LDA (Latent Dirichlet Allocation) is a method which allows you to identify topics in documents. This implementation of LDA uses the ParallelTopicModel of the Mallet library (source: Newman, Asuncion, Smyth and Welling, Distributed Algorithms for Topic Models JMLR (2009)) with SparseLDA sampling scheme and data structure (source: Yao, Mimno and McCallum, Efficient Methods for Topic Model Inference on Streaming Document Collections, KDD (2009)).

LDA provides topic diagnostics in the model object. For details on the measures see: http://mallet.cs.umass.edu/diagnostics.php . Note that some of the measures depend on the number of top words.

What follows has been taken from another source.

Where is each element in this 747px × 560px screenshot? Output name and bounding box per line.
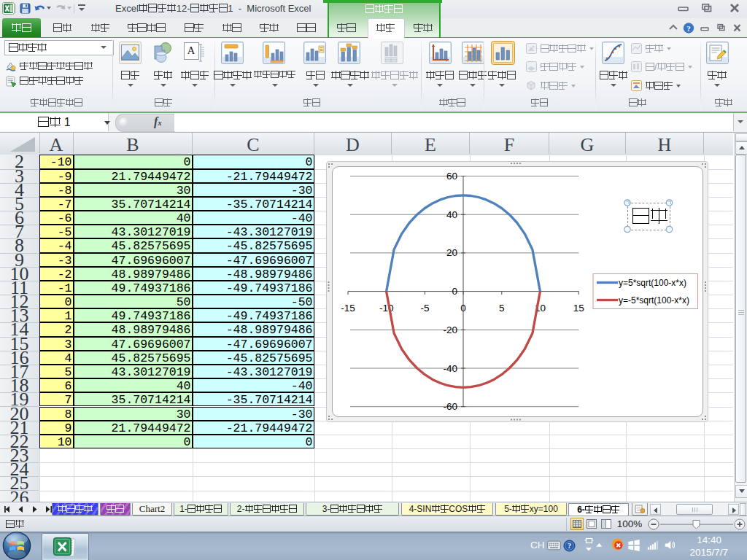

LDA uses Gibbs Sampling for the application of the model. The method exposes additional parameters in the application.

Input

col

A preprocessed collection of documents.

Output

exa

An ExampleSet with added "documentId" and "TopicId" attributes, and an additional attribute showing the confidence that this document belongs to the topic.

top

An ExampleSet with details on the topic. For each topic the operator returns the top 5 most used words.

mod

The topic model. It can be applied to new collection of documents using Apply Model (Documents).

per

The LogLikelihood value of the fit which can be used for optimization.

Parameters

Number of topics

Number of topics to search.

Use alpha heuristics

If this parameter is set to true, alpha is automatically set. The used heuristics is: 50 / Number of topics.

Alpha sum

Baysian prior on the topic distribution.

Use beta heuristics

If this parameter is set to true, beta will be automatically set. The used heuristics is: 50 / Number of words.

Beta

Baysian prior on the word distribution.

Optimize hyperparameters

If this parameter is set to true, both alpha and beta will be optimized every k-th step. k can be provided by the "optimize interval for hyperparameters" parameter

Optimize interval for hyperparameters

Frequency of hyperparameter optimization.

Top words per topic

Number of words to pull to describe one topic.

Iterations

Number of iterations for optimization.

Reproducible

If this parameter is set to true, parallel execution will be deactivated. Results may differ between runs if this is left unchecked.

Enable logging

If this parameter is set to true, additional output is provided in the Log panel.

Use local random seed

This parameter indicates if a local random seed should be used.

Local random seed

If the use local random seed parameter is checked this parameter determines the local random seed.

Include meta data

If checked, available meta information of the text like filename, date is added as attribute.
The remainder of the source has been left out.